Möllemann-Affäre kostet FDP Millionen

Die Spendenaffäre um den verstorbenen Jürgen Möllemann holt die FDP ein: Das Bundesverwaltungsgericht hat die Partei zu einer Strafe von zwei Millionen Euro verurteilt. Die Summe könnte sich noch deutlich erhöhen.

Die Spendenaffäre um den verstorbenen Möllemann holt die FDP ein. dpa

Die Spendenaffäre um den verstorbenen Möllemann holt die FDP ein.

LeipzigDie FDP muss für den unrechtmäßigen Umgang ihres früheren Spitzenpolitikers Jürgen Möllemann mit Spendengeldern eine Strafe von mindestens zwei Millionen Euro zahlen.
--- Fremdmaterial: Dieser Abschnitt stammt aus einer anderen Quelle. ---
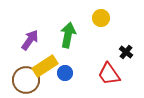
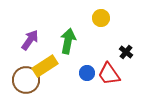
green arrow: moved 6 px down
blue circle: moved 22 px right
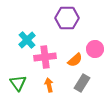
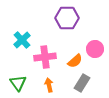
cyan cross: moved 5 px left
orange semicircle: moved 1 px down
Das entschied das Bundesverwaltungsgericht am Donnerstag in Leipzig.

Einen anderen Teil des Verfahrens verwiesen die Richter an das Oberverwaltungsgericht Berlin-Brandenburg zurück. Hierbei geht es um ein Volumen von etwa 1,4 Millionen Euro, das noch einmal geprüft werden muss, wie der Vorsitzende Richter Werner Neumann erläuterte.
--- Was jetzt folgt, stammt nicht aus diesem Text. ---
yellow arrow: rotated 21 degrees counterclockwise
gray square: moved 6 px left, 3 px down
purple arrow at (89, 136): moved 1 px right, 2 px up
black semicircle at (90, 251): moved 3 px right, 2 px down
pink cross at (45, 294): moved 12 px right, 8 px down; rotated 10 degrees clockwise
Möllemann, der 2003 gestorbene ehemalige FDP-Vorsitzende in Nordrhein-Westfalen, hatte seinem Landesverband zwischen 1996 und 2002 Sach- und Barspenden über insgesamt rund 2,2 Millionen Euro zukommen lassen, deren Herkunft aber verschleiert. Der Bundestagspräsident verhängte deshalb eine Strafzahlung in Höhe von 4,3 Millionen Euro. Einen Teil hat die FDP bereits gezahlt, den größeren Teil der Summe focht sie allerdings vor Gericht an.

Von

dpa

Kommentare (7)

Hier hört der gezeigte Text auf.